We're a full service mortgage lender with an experienced staff offering expertise in every area of mortgage lending, from purchase to refinance to construction lending.
We have access to a full range of mortgage sources and all of our lending specialists are dedicated to finding the right loan-with the best rates, terms and costs-to meet your unique needs.
Many home buyers are in the market for what is called a conventional loan.
Conventional loans are mortgages not guaranteed or insured by the federal government.
Conventional loans can be either "conforming" or "non-conforming", although conventional loan requirements generally refer to mortgage guidelines that 'conform' to government sponsored enterprises (GSE's) like Fannie Mae or Freddie Mac.
Therefore, when you're searching for more information on 'conventional loans', 'conforming loans' or 'conventional conforming loans', you're likely referring to the same thing.
FHA-insured loans make home ownership affordable and obtainable and are the key to getting many customers in the area into the homes of their dreams.
There is no limit on borrower income, and there is also more flexibility when it comes to your credit score.
A higher debt-to-income ratio which might stand in your way with conventional financing may be acceptable with an FHA loan in.
You may obtain an FHA loan not just for a home purchase, but also for renovation, a cash out refinance, reduction in interest rate, reduction in term, or even a reverse mortgage.
Designed to offer long-term financing to American veterans, VA mortgage loans are issued by federally qualified lenders and are guaranteed by the U.S. Veterans Administration.
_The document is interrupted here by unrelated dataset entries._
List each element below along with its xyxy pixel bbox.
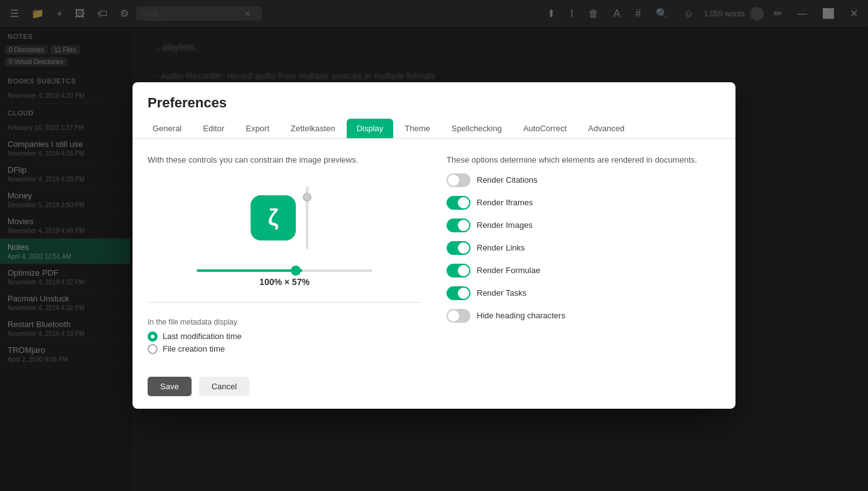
size-slider[interactable]	[197, 269, 372, 272]
divider	[148, 302, 421, 303]
modal-right-panel: These options determine which elements a…	[447, 154, 720, 354]
tab-general[interactable]: General	[143, 119, 192, 138]
toggle-citations: Render Citations	[447, 171, 720, 189]
toggle-formulae-switch[interactable]	[447, 264, 470, 278]
toggle-images: Render Images	[447, 217, 720, 234]
radio-label-file-creation: File creation time	[163, 344, 225, 353]
left-description: With these controls you can constrain th…	[148, 154, 421, 166]
toggle-formulae-label: Render Formulae	[477, 266, 540, 275]
vertical-slider-thumb[interactable]	[303, 193, 312, 202]
toggle-images-thumb	[458, 220, 469, 231]
toggle-heading: Hide heading characters	[447, 307, 720, 325]
radio-btn-file-creation[interactable]	[148, 344, 158, 354]
size-slider-row: 100% × 57%	[148, 269, 421, 287]
radio-btn-last-mod[interactable]	[148, 332, 158, 342]
tab-zettelkasten[interactable]: Zettelkasten	[281, 119, 345, 138]
toggle-citations-switch[interactable]	[447, 173, 470, 187]
toggle-heading-switch[interactable]	[447, 309, 470, 323]
tab-spellchecking[interactable]: Spellchecking	[442, 119, 512, 138]
toggle-iframes-thumb	[458, 197, 469, 208]
radio-file-creation[interactable]: File creation time	[148, 344, 421, 354]
toggle-tasks-switch[interactable]	[447, 286, 470, 300]
toggle-tasks: Render Tasks	[447, 284, 720, 302]
toggle-links: Render Links	[447, 239, 720, 257]
toggle-formulae-thumb	[458, 265, 469, 276]
toggle-images-switch[interactable]	[447, 219, 470, 232]
preferences-modal: Preferences General Editor Export Zettel…	[133, 82, 735, 409]
toggle-heading-thumb	[448, 310, 459, 321]
modal-overlay: Preferences General Editor Export Zettel…	[0, 0, 868, 491]
toggle-tasks-label: Render Tasks	[477, 288, 526, 298]
preview-area: ζ	[148, 176, 421, 259]
tab-export[interactable]: Export	[236, 119, 279, 138]
toggle-iframes-label: Render Iframes	[477, 198, 533, 207]
modal-tabs: General Editor Export Zettelkasten Displ…	[133, 119, 735, 139]
radio-label-last-mod: Last modification time	[163, 332, 242, 341]
tab-display[interactable]: Display	[347, 119, 394, 138]
metadata-section: In the file metadata display Last modifi…	[148, 318, 421, 354]
metadata-label: In the file metadata display	[148, 318, 421, 326]
size-label: 100% × 57%	[259, 277, 310, 287]
toggle-links-label: Render Links	[477, 243, 525, 252]
toggle-links-switch[interactable]	[447, 241, 470, 255]
toggle-tasks-thumb	[458, 288, 469, 299]
vertical-slider-track	[306, 186, 308, 249]
modal-title: Preferences	[133, 82, 735, 119]
app-icon: ζ	[251, 195, 296, 240]
toggle-heading-label: Hide heading characters	[477, 311, 565, 320]
toggle-iframes-switch[interactable]	[447, 196, 470, 210]
tab-editor[interactable]: Editor	[193, 119, 234, 138]
tab-autocorrect[interactable]: AutoCorrect	[513, 119, 577, 138]
right-description: These options determine which elements a…	[447, 154, 720, 166]
tab-theme[interactable]: Theme	[394, 119, 440, 138]
modal-footer: Save Cancel	[133, 369, 735, 409]
toggle-iframes: Render Iframes	[447, 194, 720, 212]
toggle-citations-thumb	[448, 175, 459, 186]
toggle-images-label: Render Images	[477, 220, 533, 230]
toggle-links-thumb	[458, 242, 469, 254]
cancel-button[interactable]: Cancel	[199, 377, 249, 396]
save-button[interactable]: Save	[148, 377, 192, 396]
radio-last-modification[interactable]: Last modification time	[148, 332, 421, 342]
tab-advanced[interactable]: Advanced	[578, 119, 634, 138]
modal-body: With these controls you can constrain th…	[133, 139, 735, 369]
toggle-formulae: Render Formulae	[447, 262, 720, 279]
modal-left-panel: With these controls you can constrain th…	[148, 154, 421, 354]
toggle-citations-label: Render Citations	[477, 175, 538, 185]
vertical-slider[interactable]	[306, 186, 318, 249]
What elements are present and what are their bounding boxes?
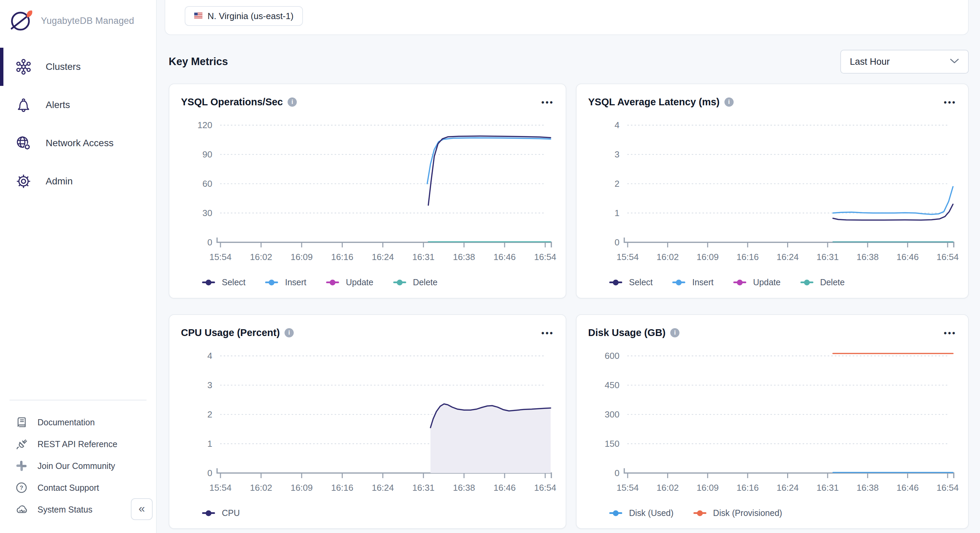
svg-text:16:54: 16:54 bbox=[534, 482, 556, 493]
legend-item-delete[interactable]: Delete bbox=[800, 277, 845, 287]
legend-marker bbox=[202, 512, 215, 514]
card-header: YSQL Average Latency (ms) i ••• bbox=[577, 97, 968, 108]
svg-text:15:54: 15:54 bbox=[209, 482, 231, 493]
ysql-operations-chart: 030609012015:5416:0216:0916:1616:2416:31… bbox=[169, 112, 566, 269]
main-content: N. Virginia (us-east-1) Key Metrics Last… bbox=[158, 0, 980, 533]
chart-legend: Select Insert Update Delete bbox=[169, 277, 566, 287]
sidebar-footer-label: REST API Reference bbox=[38, 439, 117, 449]
svg-text:16:31: 16:31 bbox=[816, 252, 838, 262]
info-icon[interactable]: i bbox=[724, 97, 733, 107]
card-header: Disk Usage (GB) i ••• bbox=[577, 327, 968, 339]
svg-text:4: 4 bbox=[615, 120, 619, 130]
chart-legend: CPU bbox=[169, 508, 566, 518]
svg-text:2: 2 bbox=[615, 178, 619, 189]
legend-marker bbox=[609, 512, 622, 514]
time-range-select[interactable]: Last Hour bbox=[840, 50, 969, 73]
info-icon[interactable]: i bbox=[285, 328, 294, 337]
svg-text:16:02: 16:02 bbox=[657, 252, 679, 262]
svg-text:120: 120 bbox=[197, 120, 212, 130]
chart-title: YSQL Operations/Sec bbox=[181, 97, 283, 108]
chart-title: YSQL Average Latency (ms) bbox=[588, 97, 720, 108]
us-flag-icon bbox=[194, 13, 202, 20]
svg-text:600: 600 bbox=[605, 351, 619, 361]
sidebar-item-rest-api-reference[interactable]: REST API Reference bbox=[0, 433, 156, 455]
svg-text:16:16: 16:16 bbox=[737, 252, 759, 262]
svg-text:16:54: 16:54 bbox=[936, 482, 959, 493]
svg-text:16:54: 16:54 bbox=[534, 252, 556, 262]
svg-text:1: 1 bbox=[207, 439, 212, 449]
legend-marker bbox=[800, 282, 813, 283]
card-disk-usage: Disk Usage (GB) i ••• 015030045060015:54… bbox=[576, 314, 969, 529]
cpu-usage-chart: 0123415:5416:0216:0916:1616:2416:3116:38… bbox=[169, 342, 566, 499]
svg-text:16:24: 16:24 bbox=[372, 482, 394, 493]
sidebar-item-network-access[interactable]: Network Access bbox=[0, 124, 156, 162]
legend-item-cpu[interactable]: CPU bbox=[202, 508, 240, 518]
svg-text:16:09: 16:09 bbox=[697, 482, 719, 493]
legend-item-update[interactable]: Update bbox=[733, 277, 781, 287]
info-icon[interactable]: i bbox=[670, 328, 679, 337]
legend-item-insert[interactable]: Insert bbox=[265, 277, 306, 287]
sidebar-footer-label: Documentation bbox=[38, 417, 95, 427]
svg-text:15:54: 15:54 bbox=[209, 252, 231, 262]
svg-text:300: 300 bbox=[605, 409, 619, 420]
region-chip-label: N. Virginia (us-east-1) bbox=[207, 11, 293, 21]
slack-icon bbox=[14, 460, 29, 472]
legend-item-update[interactable]: Update bbox=[326, 277, 374, 287]
svg-text:4: 4 bbox=[207, 351, 212, 361]
sidebar-footer-label: Join Our Community bbox=[38, 461, 115, 471]
svg-text:16:31: 16:31 bbox=[816, 482, 838, 493]
card-menu-ellipsis-icon[interactable]: ••• bbox=[541, 97, 554, 107]
svg-text:16:09: 16:09 bbox=[291, 252, 313, 262]
card-menu-ellipsis-icon[interactable]: ••• bbox=[541, 328, 554, 338]
sidebar-item-clusters[interactable]: Clusters bbox=[0, 48, 156, 86]
svg-text:0: 0 bbox=[615, 237, 619, 247]
metrics-header: Key Metrics Last Hour bbox=[169, 50, 969, 73]
legend-marker bbox=[265, 282, 278, 283]
svg-text:16:24: 16:24 bbox=[372, 252, 394, 262]
sidebar-footer-label: Contact Support bbox=[38, 483, 99, 493]
svg-text:16:16: 16:16 bbox=[737, 482, 759, 493]
legend-item-disk-provisioned[interactable]: Disk (Provisioned) bbox=[694, 508, 783, 518]
legend-item-insert[interactable]: Insert bbox=[672, 277, 714, 287]
sidebar-item-alerts[interactable]: Alerts bbox=[0, 86, 156, 124]
svg-text:16:09: 16:09 bbox=[697, 252, 719, 262]
svg-text:3: 3 bbox=[207, 380, 212, 390]
time-range-value: Last Hour bbox=[850, 57, 890, 67]
svg-text:16:16: 16:16 bbox=[331, 252, 353, 262]
svg-text:0: 0 bbox=[615, 468, 619, 478]
info-icon[interactable]: i bbox=[288, 97, 297, 107]
legend-marker bbox=[672, 282, 685, 283]
svg-text:16:02: 16:02 bbox=[250, 252, 272, 262]
sidebar-item-label: Clusters bbox=[46, 61, 81, 72]
sidebar-collapse-button[interactable]: « bbox=[131, 498, 153, 520]
svg-text:16:54: 16:54 bbox=[936, 252, 959, 262]
card-header: YSQL Operations/Sec i ••• bbox=[169, 97, 566, 108]
plug-icon bbox=[14, 438, 29, 450]
legend-item-disk-used[interactable]: Disk (Used) bbox=[609, 508, 674, 518]
sidebar-item-contact-support[interactable]: ? Contact Support bbox=[0, 477, 156, 499]
bell-icon bbox=[15, 97, 32, 113]
svg-text:1: 1 bbox=[615, 208, 619, 218]
card-menu-ellipsis-icon[interactable]: ••• bbox=[944, 97, 956, 107]
chevron-down-icon bbox=[950, 58, 959, 65]
sidebar-item-label: Alerts bbox=[46, 100, 70, 110]
region-chip[interactable]: N. Virginia (us-east-1) bbox=[185, 6, 303, 26]
legend-item-select[interactable]: Select bbox=[609, 277, 652, 287]
legend-marker bbox=[694, 512, 706, 514]
card-menu-ellipsis-icon[interactable]: ••• bbox=[944, 328, 956, 338]
cluster-top-panel: N. Virginia (us-east-1) bbox=[165, 0, 969, 35]
svg-text:?: ? bbox=[20, 485, 23, 491]
sidebar: YugabyteDB Managed Clusters bbox=[0, 0, 157, 533]
yugabyte-planet-logo-icon bbox=[8, 9, 34, 33]
chart-legend: Select Insert Update Delete bbox=[577, 277, 968, 287]
legend-item-select[interactable]: Select bbox=[202, 277, 245, 287]
legend-item-delete[interactable]: Delete bbox=[393, 277, 438, 287]
sidebar-item-admin[interactable]: Admin bbox=[0, 162, 156, 200]
book-icon bbox=[14, 416, 29, 428]
sidebar-item-join-our-community[interactable]: Join Our Community bbox=[0, 455, 156, 477]
clusters-icon bbox=[15, 59, 32, 75]
sidebar-item-documentation[interactable]: Documentation bbox=[0, 411, 156, 433]
svg-text:2: 2 bbox=[207, 409, 212, 420]
app-title: YugabyteDB Managed bbox=[41, 16, 134, 26]
legend-marker bbox=[393, 282, 406, 283]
The VA determines eligibility and issues a certificate to qualifying applicants to submit to their mortgage lender of choice.
It is generally easier to qualify for a VA loan than conventional loans.
A VA funding fee of 0 to 3.3% (this fee may be financed) of the loan amount is paid to the VA.
When purchasing a home, veterans may borrow up to 100% of the sales price or reasonable value of the home, whichever is less.
Many homes fall within the conforming loan limits set by Fannie Mae and Freddie Mac, which means that they can be purchased using conventional loans.
But many homes exceed these limits, which means that they can only be purchased using Jumbo Loans.
Jumbo Loans exceed the maximum loan amounts established by Fannie Mae and Freddie Mac conventional loan limits.
Rates on jumbo loans are typically higher than conforming loans.
Jumbo Loans are typically used to buy more expensive homes and high-end custom construction homes, and usually require a higher down payment than traditional loans.